The one “human” thing that AI is very good at replicating is our biases. When training artificial intelligence, researchers typically feed the systems large sets of data that they use to process and learn from. Unfortunately, many of those datasets are riddled with examples of human flaws and preconceived biases that they may not even realize are informing the work. Laura Douglas, an AI researcher and CEO of myLevels, once warned that when we teach machines on information that already contains our own misconceptions, the algorithms have a tendency of amplifying those biases rather than correcting for them. We see these failures in action constantly within existing AI systems. Earlier this year, it was reported that school districts across the country are using AI systems that are unfairly punishing people of color and disadvantaged students for mistakes that humans could more accurately interpret and process. In 2015, Pro Publica showed instances of automated sentencing systems displaying racial bias by falsely suggesting a higher rate of recidivism for black defendants while predicting a far lower rate of recidivism for white defendants. Similarly, a study found that predictive crime tools have a tendency to disproportionately push police into minority neighborhoods even when crime statistics in the area don’t reflect the need for more policing. Until these data sets and the collection process is improved and stripped of human biases, AI will likely continue to perpetuate and even exacerbate these flaws, limiting the capability to learn and improve.
AI as we know it may be reaching its ceiling. While it still has room to grow in some areas, the science fiction future in which machines learn and improve on the fly, performing human-like thinking and processing tasks, is probably not in our near-term future. Professor Michael Wooldridge, the head of the Department of Computer Science at Hertford College, has warned that “there is, clearly, an AI bubble at present.” That seems to be borne out by most indicators.
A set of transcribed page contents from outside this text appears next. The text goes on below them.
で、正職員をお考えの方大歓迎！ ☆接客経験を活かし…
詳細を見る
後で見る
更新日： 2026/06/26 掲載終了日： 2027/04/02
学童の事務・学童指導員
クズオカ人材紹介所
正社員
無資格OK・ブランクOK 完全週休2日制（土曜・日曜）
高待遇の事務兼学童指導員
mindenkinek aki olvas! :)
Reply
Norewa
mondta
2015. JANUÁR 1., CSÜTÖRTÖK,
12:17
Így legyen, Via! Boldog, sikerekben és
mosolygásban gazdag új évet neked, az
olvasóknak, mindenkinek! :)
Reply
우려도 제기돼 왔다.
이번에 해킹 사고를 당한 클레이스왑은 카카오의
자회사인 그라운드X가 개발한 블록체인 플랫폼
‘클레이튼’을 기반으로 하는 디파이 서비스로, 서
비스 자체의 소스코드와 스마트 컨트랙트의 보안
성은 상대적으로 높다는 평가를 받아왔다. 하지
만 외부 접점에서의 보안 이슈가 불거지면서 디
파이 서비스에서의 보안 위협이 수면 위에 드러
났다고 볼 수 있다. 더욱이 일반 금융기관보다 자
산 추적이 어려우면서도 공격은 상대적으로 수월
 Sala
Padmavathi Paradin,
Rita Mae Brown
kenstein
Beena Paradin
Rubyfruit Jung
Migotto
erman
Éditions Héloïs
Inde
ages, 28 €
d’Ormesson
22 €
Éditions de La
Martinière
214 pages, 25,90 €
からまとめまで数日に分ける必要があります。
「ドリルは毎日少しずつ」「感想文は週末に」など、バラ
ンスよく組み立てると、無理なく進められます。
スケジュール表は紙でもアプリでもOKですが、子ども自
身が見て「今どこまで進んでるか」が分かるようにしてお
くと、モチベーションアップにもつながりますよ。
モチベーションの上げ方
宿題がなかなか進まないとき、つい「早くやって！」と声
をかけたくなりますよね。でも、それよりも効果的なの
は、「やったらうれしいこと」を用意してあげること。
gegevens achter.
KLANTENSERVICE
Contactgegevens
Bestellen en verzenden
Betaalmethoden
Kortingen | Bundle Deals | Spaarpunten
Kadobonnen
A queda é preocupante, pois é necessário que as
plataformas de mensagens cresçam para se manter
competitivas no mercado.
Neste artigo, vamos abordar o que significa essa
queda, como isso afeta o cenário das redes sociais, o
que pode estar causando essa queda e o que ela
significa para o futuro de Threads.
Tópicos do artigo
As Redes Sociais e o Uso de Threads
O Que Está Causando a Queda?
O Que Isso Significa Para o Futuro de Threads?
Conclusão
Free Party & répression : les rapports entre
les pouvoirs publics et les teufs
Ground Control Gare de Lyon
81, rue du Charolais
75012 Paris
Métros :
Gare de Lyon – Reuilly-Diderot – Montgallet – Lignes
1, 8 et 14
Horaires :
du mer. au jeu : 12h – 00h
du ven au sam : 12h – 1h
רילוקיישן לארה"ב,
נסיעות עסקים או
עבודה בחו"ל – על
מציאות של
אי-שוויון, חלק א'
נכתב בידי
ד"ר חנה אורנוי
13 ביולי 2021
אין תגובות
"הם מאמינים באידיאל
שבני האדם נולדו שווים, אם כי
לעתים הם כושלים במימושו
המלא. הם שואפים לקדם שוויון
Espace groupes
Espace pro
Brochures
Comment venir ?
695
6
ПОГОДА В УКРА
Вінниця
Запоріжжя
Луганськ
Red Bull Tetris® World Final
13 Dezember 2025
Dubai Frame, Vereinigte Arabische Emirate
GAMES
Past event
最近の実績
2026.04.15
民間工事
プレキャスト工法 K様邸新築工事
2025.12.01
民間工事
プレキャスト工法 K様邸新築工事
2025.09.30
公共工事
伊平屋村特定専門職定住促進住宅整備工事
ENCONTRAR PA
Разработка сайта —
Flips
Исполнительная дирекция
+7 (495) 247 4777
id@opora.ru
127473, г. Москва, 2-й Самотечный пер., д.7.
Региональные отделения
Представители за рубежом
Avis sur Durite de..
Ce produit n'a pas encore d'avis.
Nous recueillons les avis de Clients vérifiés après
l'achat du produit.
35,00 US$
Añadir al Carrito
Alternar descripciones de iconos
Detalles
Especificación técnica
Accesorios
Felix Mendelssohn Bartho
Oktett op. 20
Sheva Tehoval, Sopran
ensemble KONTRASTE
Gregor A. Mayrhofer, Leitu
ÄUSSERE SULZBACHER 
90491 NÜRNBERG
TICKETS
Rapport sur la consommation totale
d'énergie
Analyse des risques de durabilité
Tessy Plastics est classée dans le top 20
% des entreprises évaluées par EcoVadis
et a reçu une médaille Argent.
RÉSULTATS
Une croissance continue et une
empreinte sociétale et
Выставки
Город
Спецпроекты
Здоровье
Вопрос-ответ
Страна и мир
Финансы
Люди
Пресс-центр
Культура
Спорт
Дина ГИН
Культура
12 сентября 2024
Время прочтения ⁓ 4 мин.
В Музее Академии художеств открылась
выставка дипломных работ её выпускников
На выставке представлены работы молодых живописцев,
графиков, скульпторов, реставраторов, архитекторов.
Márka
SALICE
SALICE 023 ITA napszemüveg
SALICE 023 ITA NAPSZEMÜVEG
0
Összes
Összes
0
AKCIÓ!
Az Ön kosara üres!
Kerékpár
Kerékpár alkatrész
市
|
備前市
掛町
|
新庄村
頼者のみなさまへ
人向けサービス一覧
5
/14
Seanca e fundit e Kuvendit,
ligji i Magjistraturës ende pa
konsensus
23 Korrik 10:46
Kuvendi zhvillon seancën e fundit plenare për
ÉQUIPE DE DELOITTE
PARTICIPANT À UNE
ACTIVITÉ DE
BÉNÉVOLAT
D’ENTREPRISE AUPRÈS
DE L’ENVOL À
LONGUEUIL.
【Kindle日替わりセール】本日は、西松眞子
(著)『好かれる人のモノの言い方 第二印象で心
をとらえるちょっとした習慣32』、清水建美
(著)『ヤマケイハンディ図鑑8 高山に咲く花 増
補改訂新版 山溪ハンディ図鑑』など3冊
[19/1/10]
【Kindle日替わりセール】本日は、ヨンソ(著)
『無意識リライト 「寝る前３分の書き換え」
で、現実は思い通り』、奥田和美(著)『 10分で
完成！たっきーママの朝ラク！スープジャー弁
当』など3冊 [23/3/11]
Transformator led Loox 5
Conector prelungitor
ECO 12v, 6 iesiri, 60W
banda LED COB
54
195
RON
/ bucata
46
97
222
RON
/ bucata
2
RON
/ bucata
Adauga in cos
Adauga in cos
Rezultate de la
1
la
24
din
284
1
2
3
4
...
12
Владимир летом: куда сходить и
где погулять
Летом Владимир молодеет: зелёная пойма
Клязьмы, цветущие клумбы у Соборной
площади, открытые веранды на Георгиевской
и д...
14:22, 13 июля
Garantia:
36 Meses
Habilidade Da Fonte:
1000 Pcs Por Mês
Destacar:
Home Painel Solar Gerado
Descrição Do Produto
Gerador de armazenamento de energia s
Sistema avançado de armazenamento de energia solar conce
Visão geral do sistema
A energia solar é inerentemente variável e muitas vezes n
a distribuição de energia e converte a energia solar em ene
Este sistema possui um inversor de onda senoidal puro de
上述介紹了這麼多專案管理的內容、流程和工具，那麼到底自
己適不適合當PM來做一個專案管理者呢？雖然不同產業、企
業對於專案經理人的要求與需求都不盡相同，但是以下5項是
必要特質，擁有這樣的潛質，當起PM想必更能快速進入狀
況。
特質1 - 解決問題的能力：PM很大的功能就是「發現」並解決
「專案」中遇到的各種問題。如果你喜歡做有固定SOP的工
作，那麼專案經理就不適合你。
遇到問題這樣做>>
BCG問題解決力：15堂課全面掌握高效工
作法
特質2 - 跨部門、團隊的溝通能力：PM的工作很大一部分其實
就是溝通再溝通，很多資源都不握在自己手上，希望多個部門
The Artificial Intelligence Index releases a report every year that takes into account the progress made in AI year-over-year. It has found that even with breakthroughs happening on the regular, progress is considerably slower than we may have been led to believe. AI systems are getting better at certain, specific tasks; often ones with a specific, contained goal, like playing a game of Go or processing images. But we are still a long way from the singularity or any form of “artificial general intelligence” in which machines become smart enough to understand and process information in the same way a human can. Accomplishing that, assuming it is something that we should want to accomplish, will require significant advances in computing power and major improvements to how we currently train and teach AI. Pending that, consider yourself safe from any sort of robot apocalypse for the time being.